Find the line that contains "Webseiten zu freiwilligen" in the entries below. Output it and each later line exactly, and nothing else.

Extracted data entries:

-=-=-

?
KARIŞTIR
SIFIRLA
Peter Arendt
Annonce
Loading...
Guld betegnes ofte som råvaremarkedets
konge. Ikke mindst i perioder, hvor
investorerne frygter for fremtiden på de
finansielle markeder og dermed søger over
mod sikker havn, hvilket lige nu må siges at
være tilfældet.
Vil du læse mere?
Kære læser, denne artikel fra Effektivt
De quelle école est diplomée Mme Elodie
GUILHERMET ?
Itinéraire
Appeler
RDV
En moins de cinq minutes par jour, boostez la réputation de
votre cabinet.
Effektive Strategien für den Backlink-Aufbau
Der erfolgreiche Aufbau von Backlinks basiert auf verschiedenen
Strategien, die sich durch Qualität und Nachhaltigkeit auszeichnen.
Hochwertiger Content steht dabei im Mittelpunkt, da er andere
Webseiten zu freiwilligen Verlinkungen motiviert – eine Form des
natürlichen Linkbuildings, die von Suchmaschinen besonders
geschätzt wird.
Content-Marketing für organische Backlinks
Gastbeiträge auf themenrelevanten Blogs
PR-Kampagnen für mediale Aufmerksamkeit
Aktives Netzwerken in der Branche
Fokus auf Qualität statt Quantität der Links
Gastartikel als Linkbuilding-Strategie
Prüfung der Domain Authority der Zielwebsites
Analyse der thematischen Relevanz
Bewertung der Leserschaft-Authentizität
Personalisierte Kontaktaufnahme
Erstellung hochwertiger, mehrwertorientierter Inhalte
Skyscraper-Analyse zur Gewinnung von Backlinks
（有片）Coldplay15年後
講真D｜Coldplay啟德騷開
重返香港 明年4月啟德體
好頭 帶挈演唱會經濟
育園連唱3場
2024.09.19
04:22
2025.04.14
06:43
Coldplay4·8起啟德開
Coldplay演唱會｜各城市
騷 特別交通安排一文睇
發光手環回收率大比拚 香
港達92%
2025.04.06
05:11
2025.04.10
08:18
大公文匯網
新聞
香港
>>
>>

-=-=-

Task response:
Webseiten zu freiwilligen Verlinkungen motiviert – eine Form des
natürlichen Linkbuildings, die von Suchmaschinen besonders
geschätzt wird.
Content-Marketing für organische Backlinks
Gastbeiträge auf themenrelevanten Blogs
PR-Kampagnen für mediale Aufmerksamkeit
Aktives Netzwerken in der Branche
Fokus auf Qualität statt Quantität der Links
Gastartikel als Linkbuilding-Strategie
Prüfung der Domain Authority der Zielwebsites
Analyse der thematischen Relevanz
Bewertung der Leserschaft-Authentizität
Personalisierte Kontaktaufnahme
Erstellung hochwertiger, mehrwertorientierter Inhalte
Skyscraper-Analyse zur Gewinnung von Backlinks
（有片）Coldplay15年後
講真D｜Coldplay啟德騷開
重返香港 明年4月啟德體
好頭 帶挈演唱會經濟
育園連唱3場
2024.09.19
04:22
2025.04.14
06:43
Coldplay4·8起啟德開
Coldplay演唱會｜各城市
騷 特別交通安排一文睇
發光手環回收率大比拚 香
港達92%
2025.04.06
05:11
2025.04.10
08:18
大公文匯網
新聞
香港
>>
>>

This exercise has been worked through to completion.